Work item -> Throughout the entries below, report every line where "pramusaji" is found.

Entries provided ->
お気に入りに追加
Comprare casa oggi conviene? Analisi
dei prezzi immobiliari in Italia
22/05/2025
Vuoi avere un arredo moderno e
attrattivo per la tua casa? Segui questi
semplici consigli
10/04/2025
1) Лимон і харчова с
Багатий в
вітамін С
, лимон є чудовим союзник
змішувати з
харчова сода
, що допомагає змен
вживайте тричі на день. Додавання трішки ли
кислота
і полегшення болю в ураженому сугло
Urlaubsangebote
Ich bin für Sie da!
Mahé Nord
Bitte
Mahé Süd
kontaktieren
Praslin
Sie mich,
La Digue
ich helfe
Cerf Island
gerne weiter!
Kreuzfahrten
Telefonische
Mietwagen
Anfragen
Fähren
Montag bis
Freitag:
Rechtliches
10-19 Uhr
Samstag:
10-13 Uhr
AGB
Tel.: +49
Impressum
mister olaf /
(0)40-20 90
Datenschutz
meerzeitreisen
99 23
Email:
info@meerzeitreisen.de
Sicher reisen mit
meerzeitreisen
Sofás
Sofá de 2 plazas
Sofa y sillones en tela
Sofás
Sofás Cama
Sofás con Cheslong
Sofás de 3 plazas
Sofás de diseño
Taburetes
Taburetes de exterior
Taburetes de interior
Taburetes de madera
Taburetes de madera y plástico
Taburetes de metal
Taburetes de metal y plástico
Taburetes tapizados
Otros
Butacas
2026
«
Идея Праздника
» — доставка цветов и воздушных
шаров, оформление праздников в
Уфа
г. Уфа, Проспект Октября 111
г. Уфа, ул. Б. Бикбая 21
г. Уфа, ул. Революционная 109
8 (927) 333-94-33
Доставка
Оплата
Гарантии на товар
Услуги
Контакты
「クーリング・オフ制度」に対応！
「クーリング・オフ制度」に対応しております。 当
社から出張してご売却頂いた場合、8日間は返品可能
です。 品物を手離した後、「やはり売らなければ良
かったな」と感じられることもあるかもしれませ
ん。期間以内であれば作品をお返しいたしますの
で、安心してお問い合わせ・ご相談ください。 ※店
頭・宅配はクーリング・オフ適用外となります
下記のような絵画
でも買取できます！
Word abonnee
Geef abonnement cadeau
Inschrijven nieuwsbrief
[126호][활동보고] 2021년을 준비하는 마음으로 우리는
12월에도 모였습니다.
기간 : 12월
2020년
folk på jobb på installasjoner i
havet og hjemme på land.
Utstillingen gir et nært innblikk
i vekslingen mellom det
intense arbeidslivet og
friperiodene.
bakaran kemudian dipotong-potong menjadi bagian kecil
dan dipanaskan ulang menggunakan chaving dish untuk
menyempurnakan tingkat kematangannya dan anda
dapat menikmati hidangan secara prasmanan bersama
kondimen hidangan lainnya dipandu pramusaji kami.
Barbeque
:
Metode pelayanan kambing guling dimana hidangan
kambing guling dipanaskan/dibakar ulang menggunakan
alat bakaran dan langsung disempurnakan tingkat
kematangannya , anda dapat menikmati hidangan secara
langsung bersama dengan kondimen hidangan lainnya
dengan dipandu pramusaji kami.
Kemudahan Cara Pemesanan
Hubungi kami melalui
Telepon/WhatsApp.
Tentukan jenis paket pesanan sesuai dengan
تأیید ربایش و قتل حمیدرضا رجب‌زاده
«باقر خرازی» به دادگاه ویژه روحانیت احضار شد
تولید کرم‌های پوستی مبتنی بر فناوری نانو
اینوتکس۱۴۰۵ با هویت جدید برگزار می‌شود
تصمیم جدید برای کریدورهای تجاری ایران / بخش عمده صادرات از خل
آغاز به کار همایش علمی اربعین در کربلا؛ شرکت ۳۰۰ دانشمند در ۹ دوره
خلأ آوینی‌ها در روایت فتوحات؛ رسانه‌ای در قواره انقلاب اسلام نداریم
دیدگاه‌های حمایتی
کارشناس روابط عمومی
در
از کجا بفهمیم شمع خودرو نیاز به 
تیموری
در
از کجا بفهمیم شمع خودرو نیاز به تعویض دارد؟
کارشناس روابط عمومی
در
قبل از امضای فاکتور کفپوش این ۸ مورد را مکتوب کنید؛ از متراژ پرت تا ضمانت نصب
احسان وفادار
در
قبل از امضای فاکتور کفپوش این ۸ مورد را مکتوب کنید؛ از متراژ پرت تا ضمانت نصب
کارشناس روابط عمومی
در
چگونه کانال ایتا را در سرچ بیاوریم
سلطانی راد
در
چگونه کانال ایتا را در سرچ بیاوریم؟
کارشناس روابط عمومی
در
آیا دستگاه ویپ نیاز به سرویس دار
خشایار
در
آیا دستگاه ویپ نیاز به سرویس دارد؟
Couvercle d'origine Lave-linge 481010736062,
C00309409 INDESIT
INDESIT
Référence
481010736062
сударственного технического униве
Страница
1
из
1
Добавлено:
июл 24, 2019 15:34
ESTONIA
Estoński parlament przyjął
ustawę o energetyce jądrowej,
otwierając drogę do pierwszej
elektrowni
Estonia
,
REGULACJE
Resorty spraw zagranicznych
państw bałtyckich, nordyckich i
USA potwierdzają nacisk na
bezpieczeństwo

Output of the task ->
kondimen hidangan lainnya dipandu pramusaji kami.
dengan dipandu pramusaji kami.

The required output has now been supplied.